Plus Macron recule, plus son successeur ira loin.
Nous allons bien voir ce que fait Jupiter : continuer à se coucher ou enfin se réveiller ? De toute façon, il n’en sortira pas grandi, soit qu’il se sente obligé de réagir, soit au contraire qu’il ignore le camouflet qui vient de lui tomber dessus. Dans les deux cas il ajoute à sa nullité.
Rompre les accords et ne rien négocier. Quant au président de mes nouilles, qu’il se taise à jamais. Amen.
Moi, je sais ce que va faire macron, et je vais vous le révéler sous le sceau du scret : Rien (ou au mieux aller à Alger pour s’excuser.
Mais franchement on devrait s’ en moquer de leur avis , restaurer notre souveraineté c’est tout .
Attention au titre mensonger. Le vote de l’assemblée n’a pas mis fin a cet accord et rien ne sera fait avant le départ de l’actuel président.
C’est très simple , cet accord doit être supprimé unilatéralement sur le champ !
rima hassan ne dit pas mieux !!!! ainsi que toute la gauche
on voit le niveau de raisonnement !!!!
et non mesdames et messaieurs les algériens : les Français n’ont tout simplement plus de sous pour faire des cadeaux ! surtout quand on voit le bazar et l’insécurité que vous nous amenez.
alors restez chez vous ! on ne vous regrettera pas ici et on retrouvera un petit peu de tranquilité
et ceux, algériens, qui nous apprécient avec nos valeurs et qui les respectent, resteront les bienvenus comme d’autres personnes venues d’ailleurs qui ne foutent pas le bazar et ne jouent pas du couteau dans nos rues
Voila une bonne occasion pour se débarrasser de ce pays qui est un fardeau pour la France mais avec la carpette peut de chance !
Quand cet accord décrié a été mis en place, qui était président de la république ? De Gaulle, si j’ai bonne mémoire.
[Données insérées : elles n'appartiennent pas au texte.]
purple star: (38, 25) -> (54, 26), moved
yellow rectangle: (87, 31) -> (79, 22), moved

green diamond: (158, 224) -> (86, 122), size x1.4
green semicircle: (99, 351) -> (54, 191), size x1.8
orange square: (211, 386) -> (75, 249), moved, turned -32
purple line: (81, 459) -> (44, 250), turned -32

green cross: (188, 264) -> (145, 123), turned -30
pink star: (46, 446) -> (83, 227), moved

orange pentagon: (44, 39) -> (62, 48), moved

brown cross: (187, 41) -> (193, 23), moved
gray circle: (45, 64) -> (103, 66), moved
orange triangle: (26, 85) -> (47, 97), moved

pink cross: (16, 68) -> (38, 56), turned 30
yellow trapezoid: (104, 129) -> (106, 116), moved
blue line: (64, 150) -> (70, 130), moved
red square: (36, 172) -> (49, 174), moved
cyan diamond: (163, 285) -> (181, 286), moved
Le même dont tout le monde se réclame plus ou moins aujourd’hui, mais qui a laissé les pieds noirs et la harkis se faire massacrer pour certains, et se faire ejecter pour les autres. Et tous les pleutres qui lui ont succédé n’ont rien changé. Il y a peu d’espoir, car ce n’est pas Macron qui changera quoi que ce soit.
C’est fou que les Algériens se soient battus contre la France aux côtés des SS pendant la Seconde Guerre mondiale comme aujourd’hui en Ukraine .
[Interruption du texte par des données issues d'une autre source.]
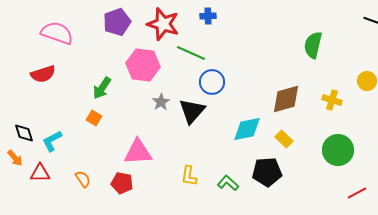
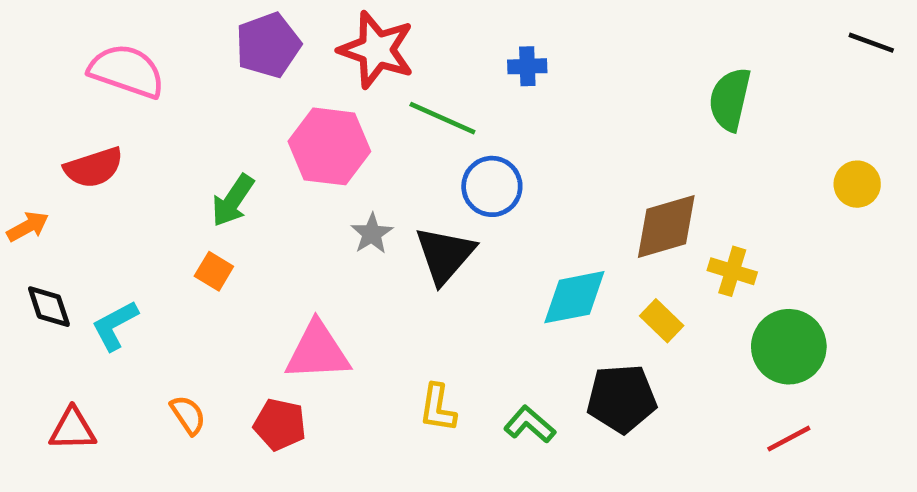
blue cross: (208, 16) -> (527, 66), moved
yellow cross: (332, 100) -> (732, 271), moved
orange arrow: (15, 158) -> (28, 227), moved, turned -78
red triangle: (40, 173) -> (73, 429), moved
red line: (357, 193) -> (789, 439), moved

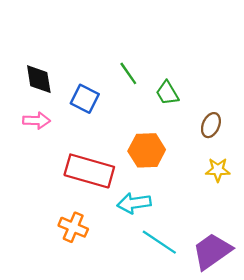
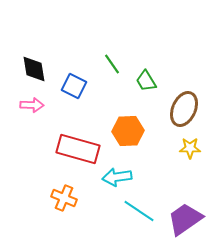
brown ellipse: (211, 125) -> (184, 109), size x1.6

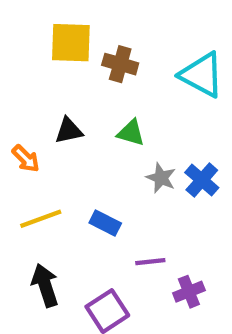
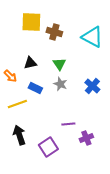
green triangle: (131, 133) -> (59, 64), turned 40
gray star: (161, 178) -> (60, 84), moved
blue rectangle: (105, 223) -> (35, 88), moved

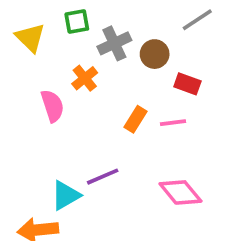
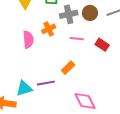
brown circle: (155, 54) -> (90, 13), moved
orange rectangle: (136, 119) -> (68, 68), moved
pink line: (173, 123) -> (77, 39), moved

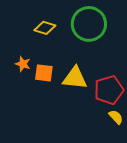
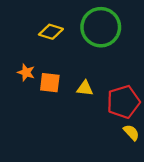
yellow triangle: (75, 78) -> (85, 88), size x0.6

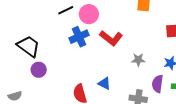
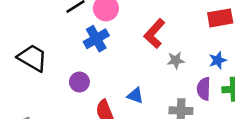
red L-shape: (111, 38) -> (154, 34), moved, turned 100
purple circle: (39, 70) -> (79, 82), moved

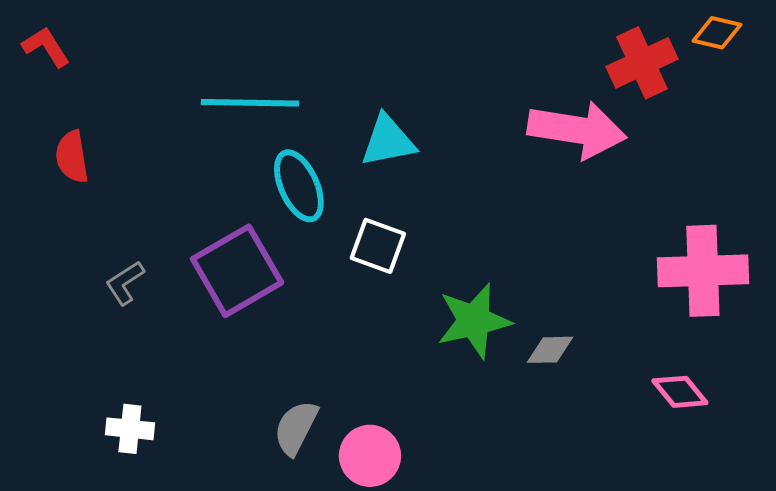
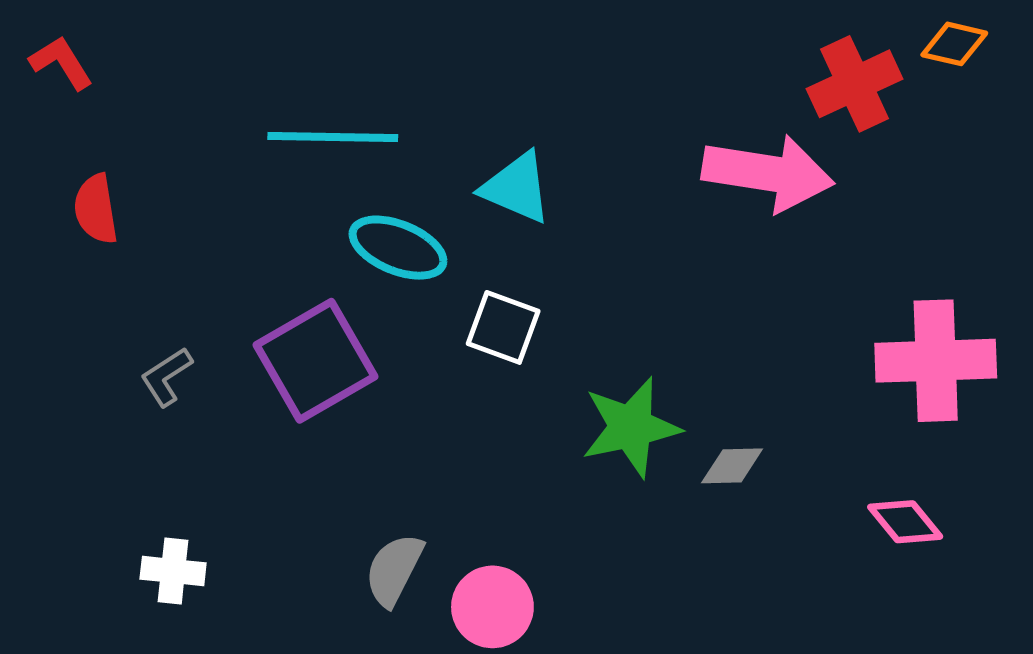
cyan triangle: (388, 141) -> (516, 188), turned 34
cyan ellipse: (299, 186) -> (398, 248), turned -44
A l’heure où le gouvernement doit faire des économies cet accord doit être ratifié = 2 milliards dans la caisse et plus aucune subvention à ce pays dictateur.
C’est dans l’ADN de ce pays, après les rentes mémorielles et quinze siècles d’esclavagisme, il leur faut un bouc-émissaire et la France récente est un paillasson pour ce pays. D’ailleurs pas que récente, si j’en crois les avantages liés à la spécificité algérienne. Il faut couper définitivement le cordon avec ce pays. Ce pays n’est pas à part mais, à part entière un pays étranger. Les algériens ont souhaité leur indépendance et bien qu’ils en assument la responsabilité.
Vu que 75% de la population est pour la
denonciation de ces accords et que M 11% ne le fera pas alors sue cele lui oermettrait sans doute de re gratter quelques points,on ne
peut s’empêcher de penser que tebboune le tient par un fil a la pate…ca éclairera sans doute sur l’enrichissement personnel de certains des dirigeants de nos deux gouvernements,voire meme sur le financement de campagnes électorales depuis 2017 dont le moins qu’on puisse dire est qu’ils sont » confidentiels « ..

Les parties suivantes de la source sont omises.